▶ _Exercise goal_: Only one span is wanted from the lines below: from the one with "Cronos Noticias (@Cronos_Noticias)" up to and including the one with "A voir cette publication : Un avocat". Copy it exactly, without images.

**********

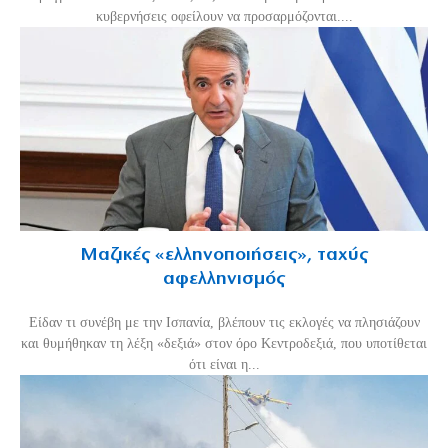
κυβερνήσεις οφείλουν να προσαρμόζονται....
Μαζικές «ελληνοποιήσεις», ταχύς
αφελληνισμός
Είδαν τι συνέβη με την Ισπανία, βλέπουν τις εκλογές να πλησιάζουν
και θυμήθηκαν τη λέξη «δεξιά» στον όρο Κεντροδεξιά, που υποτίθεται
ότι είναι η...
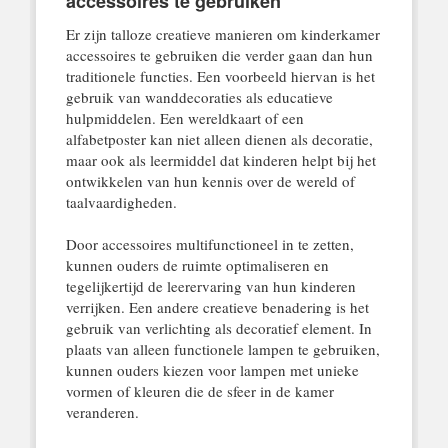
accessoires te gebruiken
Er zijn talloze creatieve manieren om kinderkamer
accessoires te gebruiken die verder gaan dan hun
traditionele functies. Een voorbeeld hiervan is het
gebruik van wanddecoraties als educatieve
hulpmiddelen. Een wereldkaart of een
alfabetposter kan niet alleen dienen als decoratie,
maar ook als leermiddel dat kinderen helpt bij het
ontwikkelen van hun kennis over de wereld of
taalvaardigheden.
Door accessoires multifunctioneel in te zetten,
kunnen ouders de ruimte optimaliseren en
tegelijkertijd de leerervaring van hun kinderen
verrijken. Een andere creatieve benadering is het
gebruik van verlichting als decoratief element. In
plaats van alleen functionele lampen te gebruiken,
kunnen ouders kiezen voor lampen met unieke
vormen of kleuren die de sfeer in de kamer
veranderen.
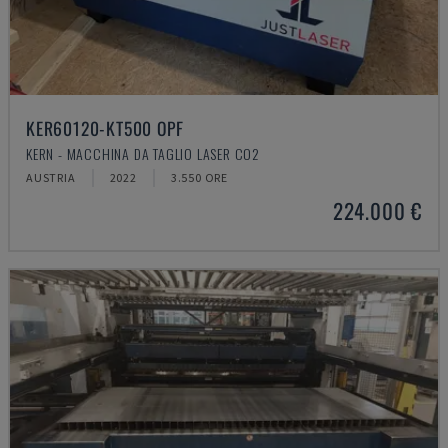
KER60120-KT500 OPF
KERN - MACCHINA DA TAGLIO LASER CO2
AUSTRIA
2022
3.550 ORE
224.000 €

**********

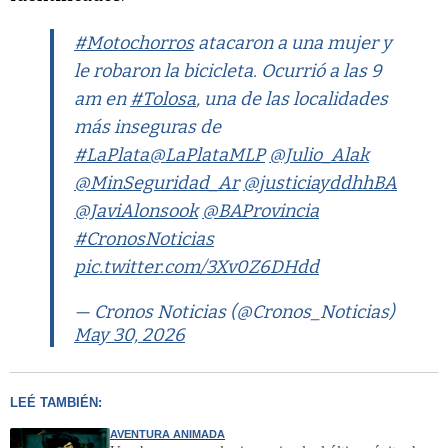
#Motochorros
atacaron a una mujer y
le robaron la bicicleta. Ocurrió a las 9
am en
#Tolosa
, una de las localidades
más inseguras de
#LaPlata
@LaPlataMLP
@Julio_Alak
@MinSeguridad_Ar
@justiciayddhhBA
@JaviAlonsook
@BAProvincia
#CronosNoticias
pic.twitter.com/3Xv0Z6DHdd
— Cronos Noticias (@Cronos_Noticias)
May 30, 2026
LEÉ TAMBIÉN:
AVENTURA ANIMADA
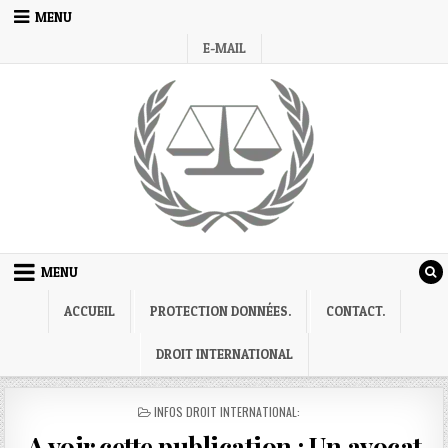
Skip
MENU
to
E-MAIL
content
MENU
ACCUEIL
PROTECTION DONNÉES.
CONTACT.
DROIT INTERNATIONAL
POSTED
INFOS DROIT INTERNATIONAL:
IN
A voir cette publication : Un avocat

**********

▶ _Your solution_:
— Cronos Noticias (@Cronos_Noticias)
May 30, 2026
LEÉ TAMBIÉN:
AVENTURA ANIMADA
Skip
MENU
to
E-MAIL
content
MENU
ACCUEIL
PROTECTION DONNÉES.
CONTACT.
DROIT INTERNATIONAL
POSTED
INFOS DROIT INTERNATIONAL:
IN
A voir cette publication : Un avocat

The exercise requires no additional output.